┌─ Entries supplied
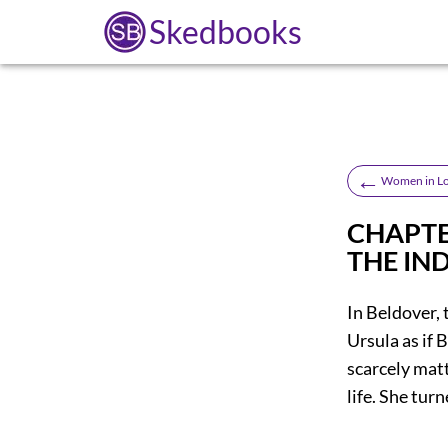
Skedbooks
←
Women in L
CHAPTER
THE IN
In Beldover, 
Ursula as if B
scarcely matt
life. She tur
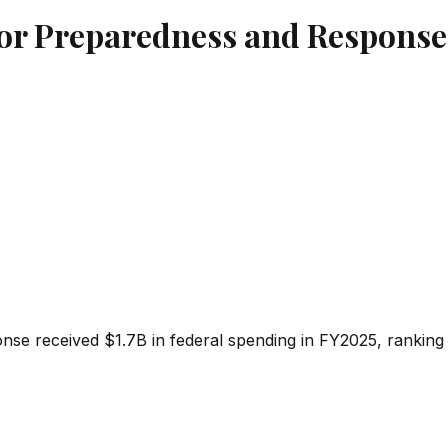
 for Preparedness and Response
onse
received
$1.7B
in federal spending in FY2025, ranking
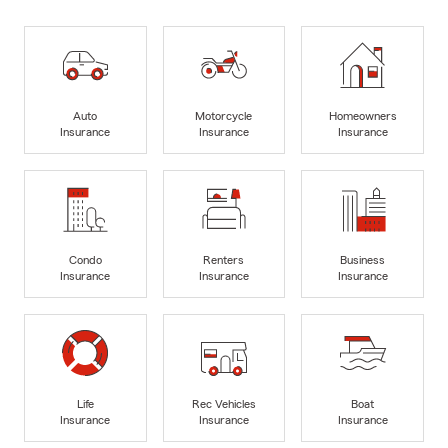
Auto
Motorcycle
Homeowners
Insurance
Insurance
Insurance
Condo
Renters
Business
Insurance
Insurance
Insurance
Life
Rec Vehicles
Boat
Insurance
Insurance
Insurance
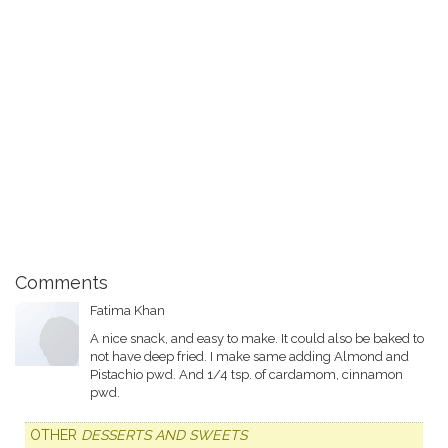
Comments
Fatima Khan
A nice snack, and easy to make. It could also be baked to
not have deep fried. I make same adding Almond and
Pistachio pwd. And 1/4 tsp. of cardamom, cinnamon
pwd.
OTHER
DESSERTS AND SWEETS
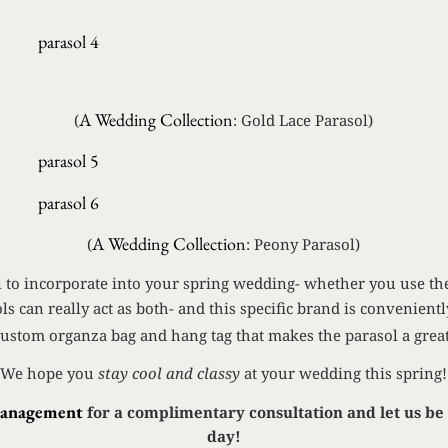
A Wedding Collection
(
: Gold Lace Parasol)
A Wedding Collection
(
: Peony Parasol)
ail to incorporate into your spring wedding- whether you use th
ols can really act as both- and this specific brand is convenient
custom organza bag and hang tag that makes the parasol a great
We hope you
stay cool and classy
at your wedding this spring!
Management
for a complimentary consultation and let us be 
day!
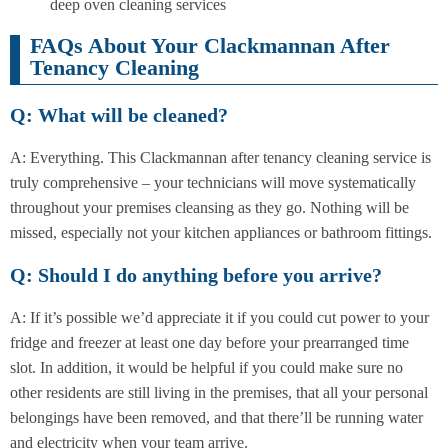
deep oven cleaning services
FAQs About Your Clackmannan After
Tenancy Cleaning
Q: What will be cleaned?
A: Everything. This Clackmannan after tenancy cleaning service is
truly comprehensive – your technicians will move systematically
throughout your premises cleansing as they go. Nothing will be
missed, especially not your kitchen appliances or bathroom fittings.
Q: Should I do anything before you arrive?
A: If it’s possible we’d appreciate it if you could cut power to your
fridge and freezer at least one day before your prearranged time
slot. In addition, it would be helpful if you could make sure no
other residents are still living in the premises, that all your personal
belongings have been removed, and that there’ll be running water
and electricity when your team arrive.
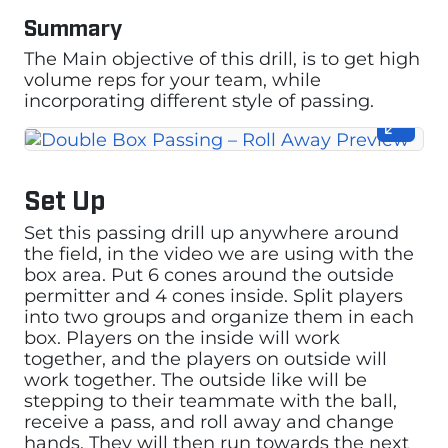
Summary
The Main objective of this drill, is to get high
volume reps for your team, while
incorporating different style of passing.
Set Up
Set this passing drill up anywhere around
the field, in the video we are using with the
box area. Put 6 cones around the outside
permitter and 4 cones inside. Split players
into two groups and organize them in each
box. Players on the inside will work
together, and the players on outside will
work together. The outside like will be
stepping to their teammate with the ball,
receive a pass, and roll away and change
hands. They will then run towards the next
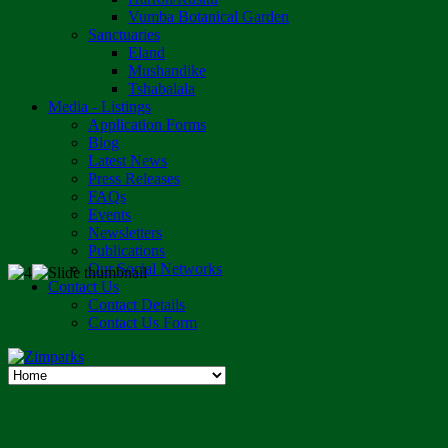
Vumba Botanical Garden
Sanctuaries
Eland
Mushandike
Tshabalala
Media - Listings
Application Forms
Blog
Latest News
Press Releases
FAQs
Events
Newsletters
Publications
Our Social Networks
Contact Us
Contact Details
Contact Us Form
└─
All of the lines above must be repeated without alteration, though the pictures are to be excluded.

Skedbooks
←
Women in L
CHAPTER
THE IN
In Beldover, 
Ursula as if B
scarcely matt
life. She tur
 for Preparedness and Response
onse
received
$1.7B
in federal spending in FY2025, ranking
Auto
Motorcycle
Homeowners
Insurance
Insurance
Insurance
Condo
Renters
Business
Insurance
Insurance
Insurance
Life
Rec Vehicles
Boat
Insurance
Insurance
Insurance
Comments
Fatima Khan
A nice snack, and easy to make. It could also be baked to
not have deep fried. I make same adding Almond and
Pistachio pwd. And 1/4 tsp. of cardamom, cinnamon
pwd.
OTHER
DESSERTS AND SWEETS
A Wedding Collection
(
: Gold Lace Parasol)
A Wedding Collection
(
: Peony Parasol)
ail to incorporate into your spring wedding- whether you use th
ols can really act as both- and this specific brand is convenient
custom organza bag and hang tag that makes the parasol a great
We hope you
stay cool and classy
at your wedding this spring!
Management
for a complimentary consultation and let us be 
day!
deep oven cleaning services
FAQs About Your Clackmannan After
Tenancy Cleaning
Q: What will be cleaned?
A: Everything. This Clackmannan after tenancy cleaning service is
truly comprehensive – your technicians will move systematically
throughout your premises cleansing as they go. Nothing will be
missed, especially not your kitchen appliances or bathroom fittings.
Q: Should I do anything before you arrive?
A: If it’s possible we’d appreciate it if you could cut power to your
fridge and freezer at least one day before your prearranged time
slot. In addition, it would be helpful if you could make sure no
other residents are still living in the premises, that all your personal
belongings have been removed, and that there’ll be running water
and electricity when your team arrive.
Summary
The Main objective of this drill, is to get high
volume reps for your team, while
incorporating different style of passing.
Set Up
Set this passing drill up anywhere around
the field, in the video we are using with the
box area. Put 6 cones around the outside
permitter and 4 cones inside. Split players
into two groups and organize them in each
box. Players on the inside will work
together, and the players on outside will
work together. The outside like will be
stepping to their teammate with the ball,
receive a pass, and roll away and change
hands. They will then run towards the next
Vumba Botanical Garden
Sanctuaries
Eland
Mushandike
Tshabalala
Media - Listings
Application Forms
Blog
Latest News
Press Releases
FAQs
Events
Newsletters
Publications
Our Social Networks
Contact Us
Contact Details
Contact Us Form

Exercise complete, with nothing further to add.